Dow-Gold Ratio... come to papa

It is getting there. Emotions are being reset and expectations are being re-calibrated all around. It's over gold bugs... market says so! Bottoming pattern says 172 for the Dow-GLD ratio shown here. But this thing could Fib out at 50% considering the over bought status. Regardless, the risk/reward is much better on gold miners as even my most horrific scenario is only 15% below this level and that is not necessarily my favored target. HUI has already declined 26% in the slaughter of the not so innocents and for this writer at least, it is time to start getting bullish the gold stocks and bearish the stock market. I have some Asian etf's and cef's (closed end funds) that I have targets for about 5% north of here as we begin to anticipate the topping out of predictable human emotion swings.

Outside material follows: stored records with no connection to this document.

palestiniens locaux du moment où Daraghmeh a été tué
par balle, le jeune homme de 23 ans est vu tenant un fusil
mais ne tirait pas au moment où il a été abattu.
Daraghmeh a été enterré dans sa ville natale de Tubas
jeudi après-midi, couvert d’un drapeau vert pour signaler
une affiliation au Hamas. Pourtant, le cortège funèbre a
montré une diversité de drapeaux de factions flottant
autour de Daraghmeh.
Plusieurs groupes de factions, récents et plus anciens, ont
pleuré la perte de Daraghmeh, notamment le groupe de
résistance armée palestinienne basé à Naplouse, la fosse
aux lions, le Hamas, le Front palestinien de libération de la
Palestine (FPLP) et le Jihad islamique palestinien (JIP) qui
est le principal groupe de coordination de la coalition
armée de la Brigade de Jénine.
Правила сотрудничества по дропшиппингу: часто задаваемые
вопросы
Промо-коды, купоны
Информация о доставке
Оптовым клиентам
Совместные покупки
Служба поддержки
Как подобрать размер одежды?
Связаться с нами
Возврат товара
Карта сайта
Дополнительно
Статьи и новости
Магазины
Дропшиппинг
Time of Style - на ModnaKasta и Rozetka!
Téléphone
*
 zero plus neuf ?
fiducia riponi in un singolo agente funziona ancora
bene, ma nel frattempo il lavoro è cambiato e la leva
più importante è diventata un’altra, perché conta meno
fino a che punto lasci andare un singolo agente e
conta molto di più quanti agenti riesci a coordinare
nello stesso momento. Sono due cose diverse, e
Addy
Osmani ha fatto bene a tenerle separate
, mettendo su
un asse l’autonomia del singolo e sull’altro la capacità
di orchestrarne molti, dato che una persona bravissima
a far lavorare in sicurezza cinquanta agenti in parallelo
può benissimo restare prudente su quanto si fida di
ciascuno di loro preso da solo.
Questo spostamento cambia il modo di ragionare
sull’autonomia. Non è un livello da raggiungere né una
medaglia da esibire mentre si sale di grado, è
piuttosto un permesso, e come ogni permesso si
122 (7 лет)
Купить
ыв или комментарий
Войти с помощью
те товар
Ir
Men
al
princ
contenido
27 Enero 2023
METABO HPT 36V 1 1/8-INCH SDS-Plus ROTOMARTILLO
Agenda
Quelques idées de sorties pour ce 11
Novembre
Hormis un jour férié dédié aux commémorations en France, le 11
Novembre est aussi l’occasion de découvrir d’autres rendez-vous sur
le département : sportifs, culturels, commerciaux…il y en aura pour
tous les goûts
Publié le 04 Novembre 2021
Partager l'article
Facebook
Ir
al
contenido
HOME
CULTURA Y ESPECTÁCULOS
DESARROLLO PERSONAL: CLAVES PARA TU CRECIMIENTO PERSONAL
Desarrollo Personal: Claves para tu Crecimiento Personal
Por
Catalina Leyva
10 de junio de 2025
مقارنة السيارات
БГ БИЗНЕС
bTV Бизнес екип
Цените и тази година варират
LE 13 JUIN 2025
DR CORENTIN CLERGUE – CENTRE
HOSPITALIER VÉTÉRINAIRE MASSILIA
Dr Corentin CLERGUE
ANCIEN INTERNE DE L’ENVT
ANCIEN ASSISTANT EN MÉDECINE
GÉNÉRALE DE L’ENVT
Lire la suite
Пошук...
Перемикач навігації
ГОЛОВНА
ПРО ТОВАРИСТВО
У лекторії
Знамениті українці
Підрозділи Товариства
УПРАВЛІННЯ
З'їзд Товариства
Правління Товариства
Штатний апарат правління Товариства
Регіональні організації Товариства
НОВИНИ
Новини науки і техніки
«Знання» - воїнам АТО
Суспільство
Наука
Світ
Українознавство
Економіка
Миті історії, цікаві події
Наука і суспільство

Crash Course - Chris Martenson

I have written for years about debt, delusion and crack head economics. This colors and informs my trading and my way of looking at markets and indeed, the world. It is why I cannot be a conventional bullish commentator even when I am bullish on market prices. Because in the final analysis, it is all redeemable in a broken currency, a broken system. I look at the legions of financial media, trading websites and blogs and immediately discount those that do not have a sound basis in risk management and global macroeconomics.

In this light, I want to again highlight Dr. Martenson, a friend of mine going back 5-6 years to a time we both refined an awareness of the nasty dynamics at play. His latest in the Crash Course series A National Failure to Save is as straight a dose of telling it like it is that you could ask for. And it is easy; under 13 minutes of a well spoken, clear headed scientist presenting fact and logic without any hype. Chris and I have a personal hero in common; namely, David Walker, the retiring comptroller General of the United States who has dedicated himself, along with the likes of Ron Paul, to giving the people a straight scoop on what ails us fundamentally from an economic standpoint. Add Chris to the short list. I get absolutely nothing by directing you to his material. Nothing other than the satisfaction of knowing I am keeping a sane and sober blog that will yeh, sometimes get silly, sometimes dig into the macro casino's depths in search of profit opportunities but always keep an underpinning of reality.